Un mot maintenant de la permanence. Tout le monde parle de permanence. Je dirais que les mesures axées sur la nature sont celles qui ont la meilleure permanence. Si nous déployons ces efforts depuis 20 ans, si nous stockons le carbone et si nous avons quantifié tous nos puits de carbone, pourquoi parlons-nous de permanence? Nous y sommes pile, nous en sommes là, c’est notre quotidien. L’aspect scientifique va de soi, car nous sommes en présence de l’évidence.

C’est une question de valeur et de garantie. C’est ainsi que nous montrons notre soutien à l’agriculture, que nous le manifestons. Nous devrions nous dresser et affirmer que nous devons être un chef de file en matière de séquestration du carbone.

Je m’emporte toujours lorsque je parle de permanence et d’additionnalité parce que nous ne comprenons pas et que les gens ne voient rien. Les données scientifiques sont là, mais personne n’en tire les conséquences. Nous avons les pieds dedans, et nous avons tellement de chance d’être Canadiens.

Par conséquent, j’affirme avec conviction qu’il faut reconnaître la valeur de la culture sans labour, qu’il faut revenir sur le passé. Qu’on remonte à 2015 ou à 2010, cela aidera les agriculteurs à déployer de nouveaux efforts. Si leurs efforts antérieurs ne sont pas récompensés, comment vont-ils financer les nouvelles initiatives? Il n’est pas bon marché d’acheter de l’équipement ou d’adopter toutes ces technologies. Les agriculteurs ont peur : « Si je change quelque chose, qu’est-ce qui va m’arriver? » Si on dit : « Je sais que vous avez fait quelque chose de bien; j’ai confiance en vous, et je tire parti de cette confiance et je réinvestis dans l’agriculture régénératrice », alors cela va fonctionner.

Désolée, je m’emballe.

Le président : On a du mal à voir à quel point vous êtes passionnée.

M. Mann : Les politiques sont faussées par une attitude qui consiste à demander ce que les autres peuvent faire pour soi. Voilà le problème. Il faut manier la carotte et le bâton. Oui, il doit y avoir des améliorations et les nouvelles pratiques doivent être plus largement adoptées. Nous devons améliorer la protection des terres humides et faire des cultures de couverture, accroître la superficie des prairies et retirer des terres marginales de la production, et nous devons mieux utiliser les engrais. Mais récompensons ce qui a déjà été fait. Il ne s’agit pas simplement de dire : « Qu’avez-vous fait pour moi dernièrement? » La question est de savoir comment les agriculteurs voient les choses.

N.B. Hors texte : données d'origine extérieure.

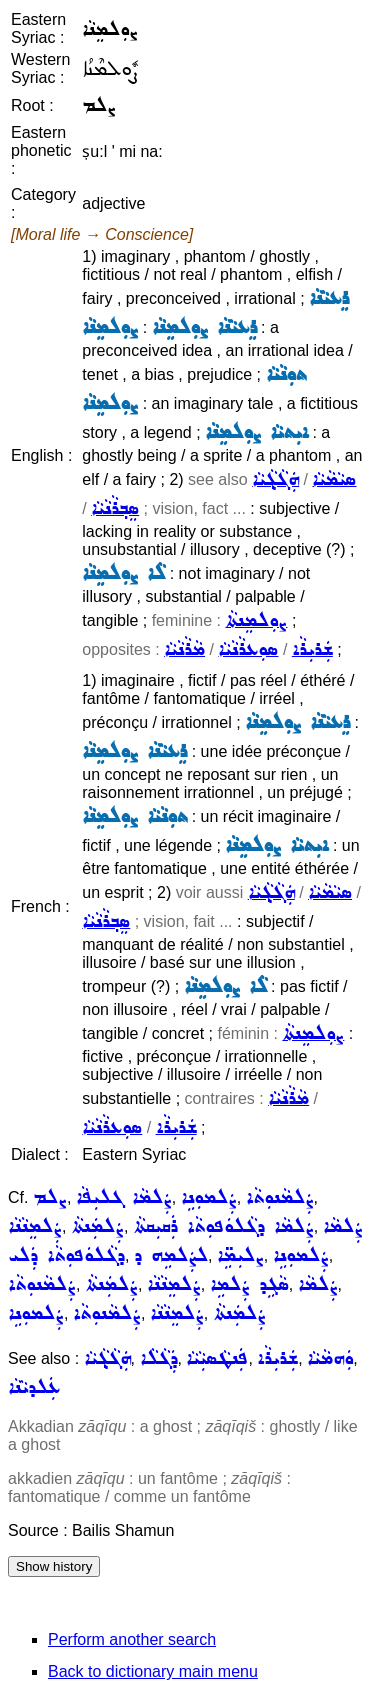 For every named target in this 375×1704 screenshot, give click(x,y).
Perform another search (132, 1639)
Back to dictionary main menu (153, 1671) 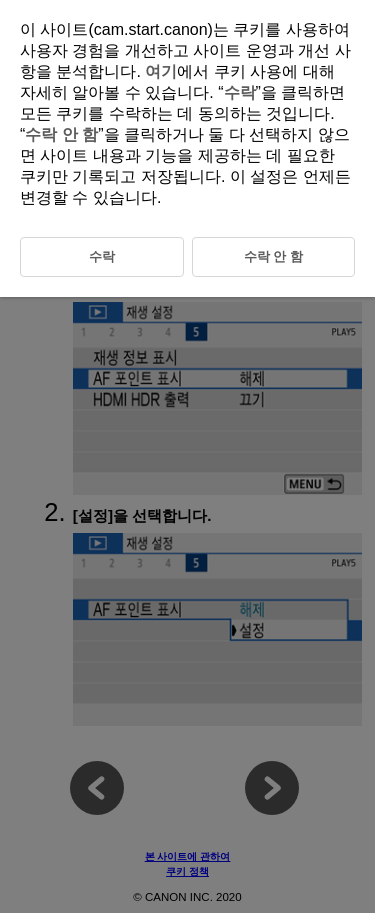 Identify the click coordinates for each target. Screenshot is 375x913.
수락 (240, 92)
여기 (161, 71)
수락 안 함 (61, 134) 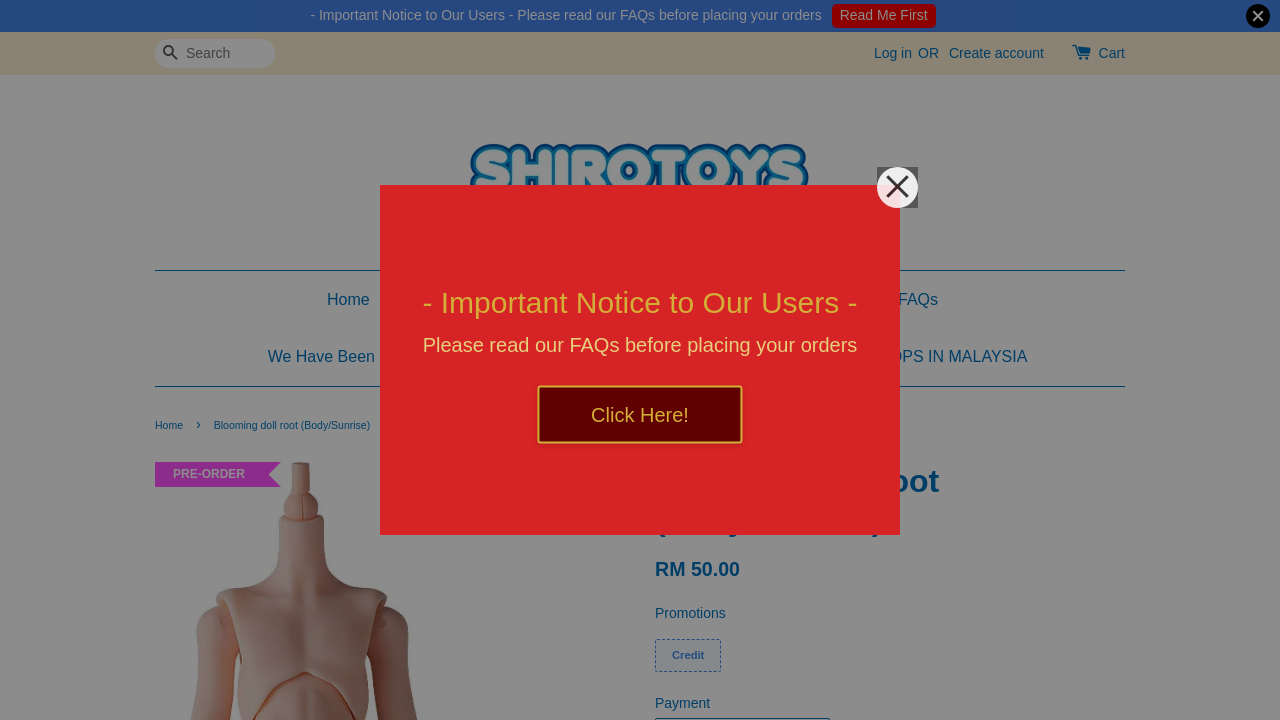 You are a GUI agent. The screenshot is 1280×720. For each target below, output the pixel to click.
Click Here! (640, 415) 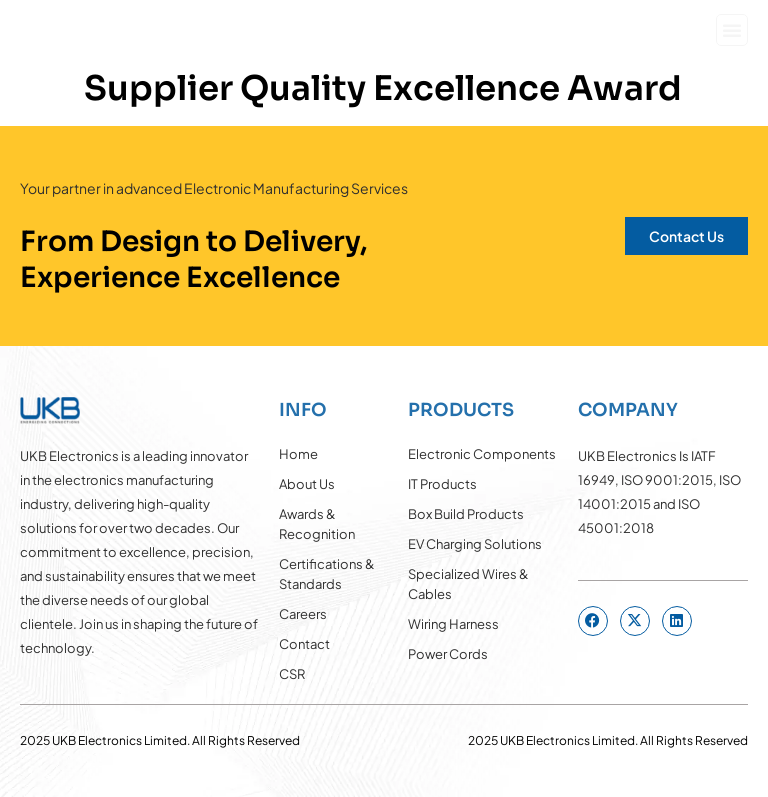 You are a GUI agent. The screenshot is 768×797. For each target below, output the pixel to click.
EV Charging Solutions (475, 544)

M. Seymour : Il y a peut-être là une occasion d’explorer la possibilité d’éviter la conversion, pratique qui s’applique dans le secteur forestier : « Je ne vais pas couper les arbres. » Ou dans le pâturage : « Je ne vais pas labourer la terre. » Je ne sais pas trop pendant combien de temps nous devons pratiquer la culture sans labour pour pouvoir dire que c’est désormais la norme, mais elle est généralement acceptée. Si nous appliquons cette pratique en Saskatchewan depuis 20 ans et sommes d’accord pour ne pas recommencer à labourer les terres, il serait possible de tenir compte de l’apport de cette méthode à la séquestration du carbone. C’est une nuance à apporter. Nous nous sommes beaucoup intéressés à la récompense de la pratique. Un élément évident nous échappe peut-être : « Un instant, si nous ne convertissons pas ces terres au labour et ne libérons pas 20 tonnes de carbone, c’est là aussi un crédit de carbone par définition. »

Le sénateur Klyne : J’espère que vous êtes aussi généreux de votre temps, car j’ai l’impression que nous pourrions probablement consacrer une autre heure à cette question.

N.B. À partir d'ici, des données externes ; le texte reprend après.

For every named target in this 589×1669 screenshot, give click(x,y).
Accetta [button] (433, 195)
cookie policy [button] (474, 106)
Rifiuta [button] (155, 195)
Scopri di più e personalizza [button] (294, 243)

Pendant que vous êtes sur une lancée, je reviens à ce que vous avez dit, soit que la politique est l’enjeu véritable. À ce sujet, quel message devrions-nous transmettre aux décideurs en ce qui concerne les incitatifs pour les pionniers de la culture sans labour et les encouragements à adopter les nouvelles technologies? Nous avons des mesures incitatives pour les véhicules électriques, et peut-être devrions-nous en avoir aussi pour le déploiement des nouvelles technologies dans les régions où les agriculteurs canadiens peuvent être considérés comme des chefs de file. J’ai l’impression que le potentiel est considéré comme tel à l’échelle mondiale.

C’est donc une question qui doit intéresser les décideurs; l’absence d’incitatifs, j’en conviens, est une forme de pénalisation. Dans cet ordre d’idées, comment pouvons-nous les amener à agir plus promptement pour rattraper les deux ou trois décennies négligées? Vous avez décrit la séquestration du carbone et la culture sans labour comme pratique exemplaire dans la lutte contre les changements climatiques. Cela vaut-il pour toutes les régions? Est-ce une solution d’application générale, ou y a-t-il des régions où les sols ne sont pas nécessairement adaptables à la culture sans labour et où il faut labourer régulièrement?

Mme Hor : Il y a là un certain nombre de questions. Je commencerai par la dernière. La même méthode de culture convient-elle à tous? Oui et non. Non, parce que certaines conditions climatiques ou conditions de sol ne favorisent probablement pas la culture sans labour autant que nous le souhaiterions. Mais il est aussi possible d’appliquer la méthode du travail minimal du sol. Cela permettrait l’adoption d’une autre pratique agricole durable.

Il faut investir pour faire des essais. C’est un autre aspect à examiner.

Quant à toutes les technologies qui sont offertes, il faut, pour qu’ils les adoptent, que les agriculteurs se sentent assez à l’aise pour les appliquer. Il y a donc toutes sortes d’autres formes d’encouragement... Même les services financiers offrent maintenant des prêts pour l’agriculture durable, et c’est un autre élément qui permet aux agriculteurs de passer à l’action.

Il ne me semble pas y avoir de politiques ni d’encouragements en place pour éviter aux agriculteurs d’être pénalisés d’une façon ou d’une autre parce qu’ils ne s’y prennent pas tout à fait correctement dès la première année. Normalement, au cours de la première année, quand on adopte un changement, les résultats ne sont pas instantanément au rendez-vous, mais on compte toujours obtenir des résultats immédiats.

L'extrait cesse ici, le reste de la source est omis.